## EXERCISE DESCRIPTION:
Leaving out the pictures, output each record exactly as it stands.

## Records excerpted from a collection:
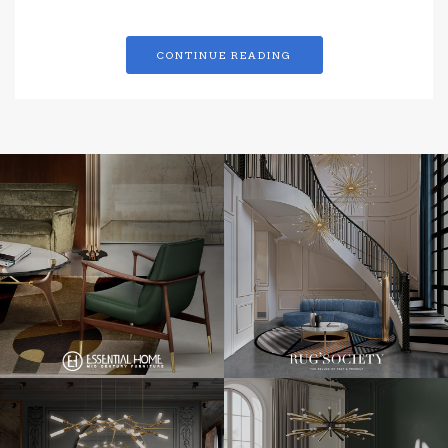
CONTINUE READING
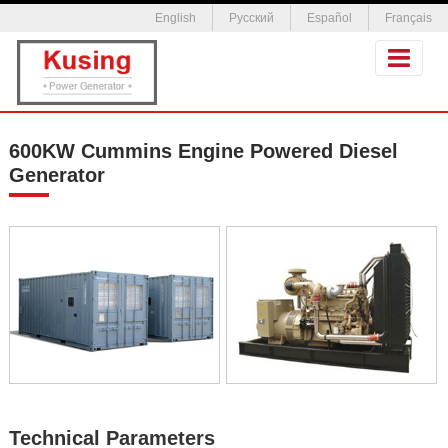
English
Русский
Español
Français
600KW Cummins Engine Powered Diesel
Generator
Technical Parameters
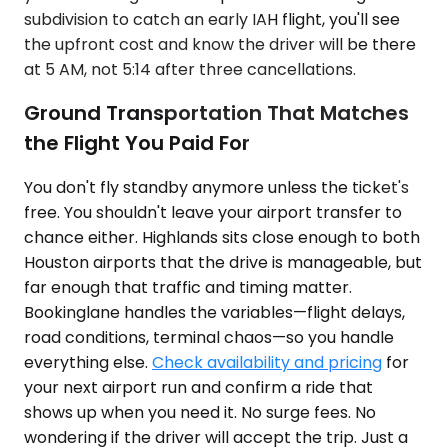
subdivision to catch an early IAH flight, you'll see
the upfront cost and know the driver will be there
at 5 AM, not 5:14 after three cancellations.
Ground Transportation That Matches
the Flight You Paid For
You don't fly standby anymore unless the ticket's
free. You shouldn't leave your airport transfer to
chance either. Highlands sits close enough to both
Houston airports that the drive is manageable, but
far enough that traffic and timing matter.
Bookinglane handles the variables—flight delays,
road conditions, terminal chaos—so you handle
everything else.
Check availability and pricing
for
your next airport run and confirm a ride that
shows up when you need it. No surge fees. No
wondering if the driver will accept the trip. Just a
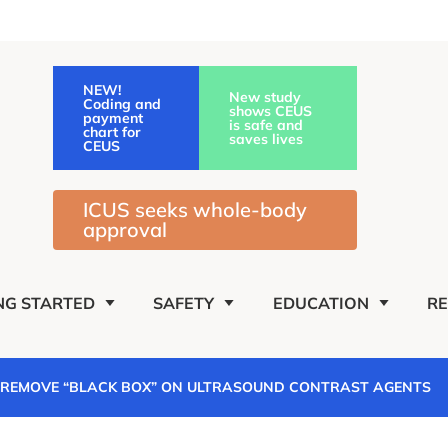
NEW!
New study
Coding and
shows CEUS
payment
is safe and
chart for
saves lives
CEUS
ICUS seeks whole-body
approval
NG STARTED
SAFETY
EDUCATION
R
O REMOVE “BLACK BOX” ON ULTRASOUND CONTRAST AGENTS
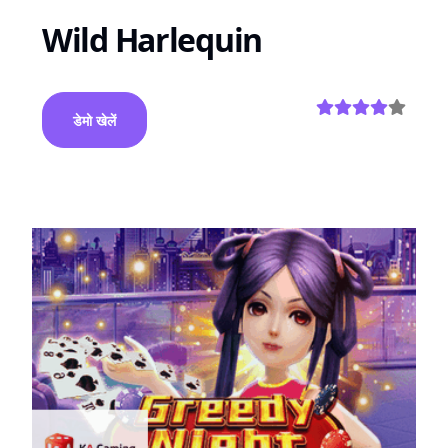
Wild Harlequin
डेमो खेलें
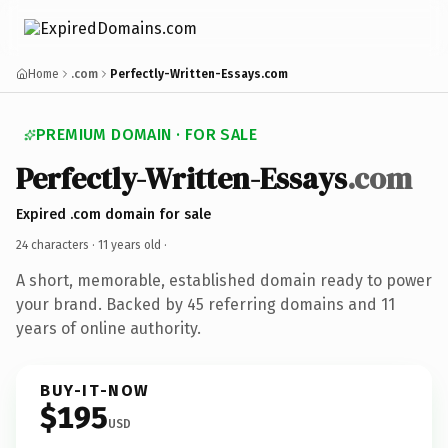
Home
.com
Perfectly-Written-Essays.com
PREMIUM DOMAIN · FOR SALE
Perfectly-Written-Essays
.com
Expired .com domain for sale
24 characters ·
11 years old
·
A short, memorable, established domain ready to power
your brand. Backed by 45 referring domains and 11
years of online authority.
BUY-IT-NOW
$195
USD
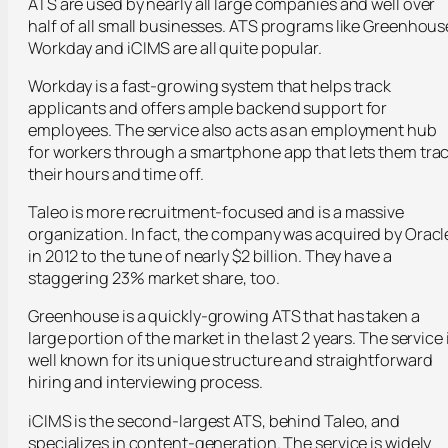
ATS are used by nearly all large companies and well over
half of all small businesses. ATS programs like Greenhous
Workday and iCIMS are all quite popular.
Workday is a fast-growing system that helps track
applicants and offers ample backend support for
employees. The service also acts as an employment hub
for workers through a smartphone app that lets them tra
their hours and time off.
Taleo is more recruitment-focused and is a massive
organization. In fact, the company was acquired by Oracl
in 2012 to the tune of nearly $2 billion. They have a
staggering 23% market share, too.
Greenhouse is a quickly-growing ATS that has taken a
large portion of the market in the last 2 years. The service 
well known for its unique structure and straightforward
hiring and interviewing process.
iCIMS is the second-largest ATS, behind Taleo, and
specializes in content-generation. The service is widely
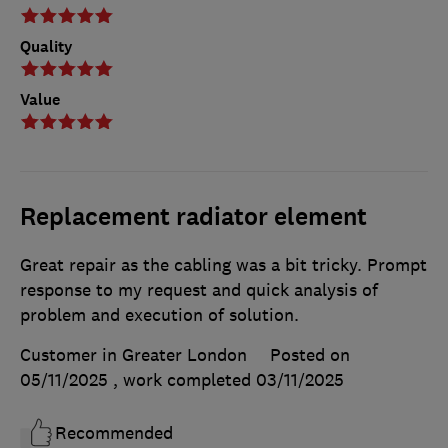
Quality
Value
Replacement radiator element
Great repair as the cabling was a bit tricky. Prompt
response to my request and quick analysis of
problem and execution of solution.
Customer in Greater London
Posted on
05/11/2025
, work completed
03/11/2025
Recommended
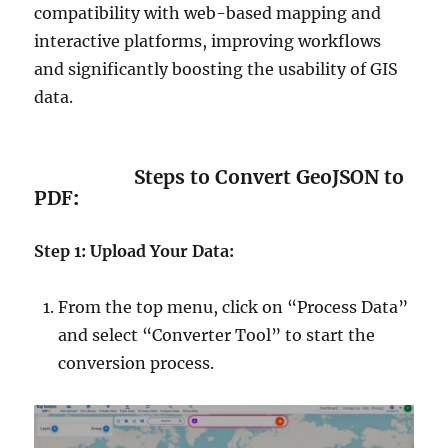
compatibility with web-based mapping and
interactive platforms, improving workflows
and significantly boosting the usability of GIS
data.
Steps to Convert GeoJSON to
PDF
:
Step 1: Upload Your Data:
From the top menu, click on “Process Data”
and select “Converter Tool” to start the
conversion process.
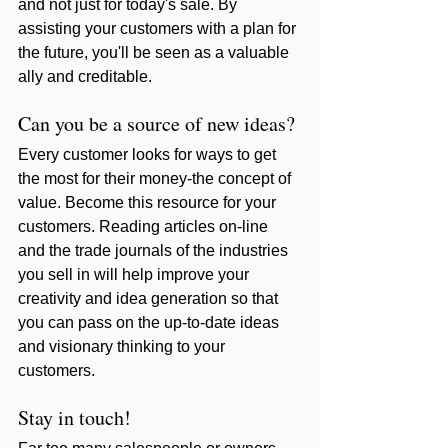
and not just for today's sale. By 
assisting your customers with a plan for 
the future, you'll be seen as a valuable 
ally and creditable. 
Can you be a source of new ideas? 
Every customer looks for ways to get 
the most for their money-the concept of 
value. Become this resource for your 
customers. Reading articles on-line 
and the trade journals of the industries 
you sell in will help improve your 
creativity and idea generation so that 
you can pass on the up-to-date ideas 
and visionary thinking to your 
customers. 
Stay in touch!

## THE COMPLETED TASK:
CONTINUE READING
English
Русский
Español
Français
600KW Cummins Engine Powered Diesel
Generator
Technical Parameters
subdivision to catch an early IAH flight, you'll see
the upfront cost and know the driver will be there
at 5 AM, not 5:14 after three cancellations.
Ground Transportation That Matches
the Flight You Paid For
You don't fly standby anymore unless the ticket's
free. You shouldn't leave your airport transfer to
chance either. Highlands sits close enough to both
Houston airports that the drive is manageable, but
far enough that traffic and timing matter.
Bookinglane handles the variables—flight delays,
road conditions, terminal chaos—so you handle
everything else.
Check availability and pricing
for
your next airport run and confirm a ride that
shows up when you need it. No surge fees. No
wondering if the driver will accept the trip. Just a
NEW!
New study
Coding and
shows CEUS
payment
is safe and
chart for
saves lives
CEUS
ICUS seeks whole-body
approval
NG STARTED
SAFETY
EDUCATION
R
O REMOVE “BLACK BOX” ON ULTRASOUND CONTRAST AGENTS
Wild Harlequin
डेमो खेलें
Home
.com
Perfectly-Written-Essays.com
PREMIUM DOMAIN · FOR SALE
Perfectly-Written-Essays
.com
Expired .com domain for sale
24 characters ·
11 years old
·
A short, memorable, established domain ready to power
your brand. Backed by 45 referring domains and 11
years of online authority.
BUY-IT-NOW
$195
USD
ATS are used by nearly all large companies and well over
half of all small businesses. ATS programs like Greenhous
Workday and iCIMS are all quite popular.
Workday is a fast-growing system that helps track
applicants and offers ample backend support for
employees. The service also acts as an employment hub
for workers through a smartphone app that lets them tra
their hours and time off.
Taleo is more recruitment-focused and is a massive
organization. In fact, the company was acquired by Oracl
in 2012 to the tune of nearly $2 billion. They have a
staggering 23% market share, too.
Greenhouse is a quickly-growing ATS that has taken a
large portion of the market in the last 2 years. The service 
well known for its unique structure and straightforward
hiring and interviewing process.
iCIMS is the second-largest ATS, behind Taleo, and
specializes in content-generation. The service is widely
Quality
Value
Replacement radiator element
Great repair as the cabling was a bit tricky. Prompt
response to my request and quick analysis of
problem and execution of solution.
Customer in Greater London
Posted on
05/11/2025
, work completed
03/11/2025
Recommended
compatibility with web-based mapping and
interactive platforms, improving workflows
and significantly boosting the usability of GIS
data.
Steps to Convert GeoJSON to
PDF
:
Step 1: Upload Your Data:
From the top menu, click on “Process Data”
and select “Converter Tool” to start the
conversion process.
and not just for today's sale. By 
assisting your customers with a plan for 
the future, you'll be seen as a valuable 
ally and creditable. 
Can you be a source of new ideas? 
Every customer looks for ways to get 
the most for their money-the concept of 
value. Become this resource for your 
customers. Reading articles on-line 
and the trade journals of the industries 
you sell in will help improve your 
creativity and idea generation so that 
you can pass on the up-to-date ideas 
and visionary thinking to your 
customers. 
Stay in touch!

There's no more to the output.